Why did they cover up fuguers with those notes?


----------



## Ukko (Jun 4, 2010)

lou said:


> Offensive or Funny?
> 
> I Vote Funny.
> 
> View attachment 12709


I'll go with *stupid*.


----------



## lou (Sep 7, 2011)

Hilltroll72 said:


> I'll go with *stupid*.


Humor is so subjective.


----------



## Guest (Feb 6, 2013)

It is the perfect blend of offensive and funny.

Oh, OK. Who am I kidding? It's just funny.


----------



## KenOC (Mar 7, 2011)

I'm waiting for the T-shirt with Beethoven's response to a critic:

"Was ich scheisse, ist besser als du je gedacht!"
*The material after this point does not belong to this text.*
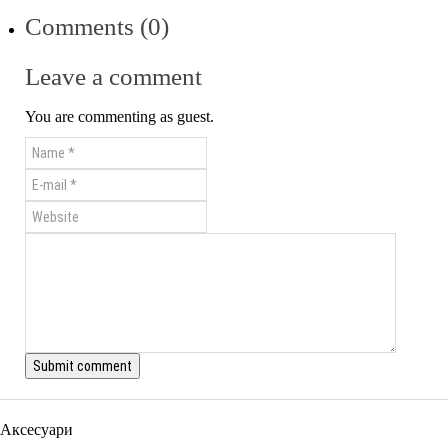
Comments (0)
Leave a comment
You are commenting as guest.
Аксесуари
Google translate does OK with this one...


----------



## Novelette (Dec 12, 2012)

Offensive only insofar as Bach isn't in the middle.


----------



## EddieRUKiddingVarese (Jan 8, 2013)

Think its showing homage to ........


----------



## Ukko (Jun 4, 2010)

'Offensive' is in the mind of creator and beholder. Stupid is a quality... or more precisely a lack of one.


----------



## Arsakes (Feb 20, 2012)

Instead mother f..... I prefer a word like badass or kickass!


----------



## echmain (Jan 18, 2013)

It's (probably) a reference to Pulp Fiction.


----------



## oogabooha (Nov 22, 2011)

i think bradford cox has the right idea


----------



## Kieran (Aug 24, 2010)

lou said:


> Offensive or Funny?
> 
> I Vote Funny.
> 
> View attachment 12709


I like it....but it requires too much figgerin' it out...


----------



## Manxfeeder (Oct 19, 2010)

If I had that t-shirt, I'd be happy to give it to you. 
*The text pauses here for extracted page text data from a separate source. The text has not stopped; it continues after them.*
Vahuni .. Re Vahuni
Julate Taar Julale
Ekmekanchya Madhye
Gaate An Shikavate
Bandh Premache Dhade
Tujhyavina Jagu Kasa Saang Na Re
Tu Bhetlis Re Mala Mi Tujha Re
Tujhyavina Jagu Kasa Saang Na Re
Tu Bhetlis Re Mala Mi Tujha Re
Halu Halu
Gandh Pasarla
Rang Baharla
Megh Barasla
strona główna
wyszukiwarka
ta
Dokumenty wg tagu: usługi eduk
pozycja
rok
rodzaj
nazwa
This might be picky, but Vivaldi, though he could write one when he wanted to, isn't known for his fugues, is he? Especially to stand beside Handel and Bach?


----------



## Ukko (Jun 4, 2010)

oogabooha said:


> i think bradford cox has the right idea
> View attachment 12725


Wow. Is that bulimia?


----------



## PetrB (Feb 28, 2012)

Really bad drawing is always sort of offensive...
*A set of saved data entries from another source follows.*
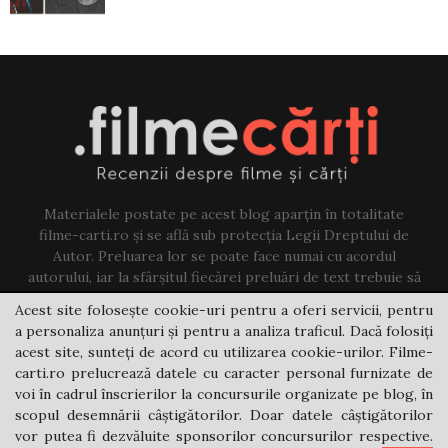
Materialele postate pe acest blog aparțin în totalitate
filme-carti.ro și se află sub protecția Legii Dreptului de
Autor. Preluarea lor se poate face numai cu acordul
autorului, iar la sfârșitul fiecărei preluări de text trebuie să
existe un link către acest blog.
Acest site folosește cookie-uri pentru a oferi servicii, pentru
a personaliza anunțuri și pentru a analiza traficul. Dacă folosiți
Contact us:
jovi@filme-carti.ro
acest site, sunteți de acord cu utilizarea cookie-urilor. Filme-
carti.ro prelucrează datele cu caracter personal furnizate de
voi în cadrul înscrierilor la concursurile organizate pe blog, în
scopul desemnării câștigătorilor. Doar datele câștigătorilor
vor putea fi dezvăluite sponsorilor concursurilor respective.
Textually, What would have been kinda cute / kinda funny is killed by being coy about the last word of text.
The drawing is abysmal: text apart, it contributes to the uglification of the world as we know it.


----------



## lou (Sep 7, 2011)

The truly sad thing is, most people in my city probably won't understand it. 

Now that Hilltroll72, is stupid.


----------



## quack (Oct 13, 2011)

Hilltroll72 said:


> Wow. Is that bulimia?


Marfan syndrome.

Bach looks like Lee Marvin, ugly T-shirt.


----------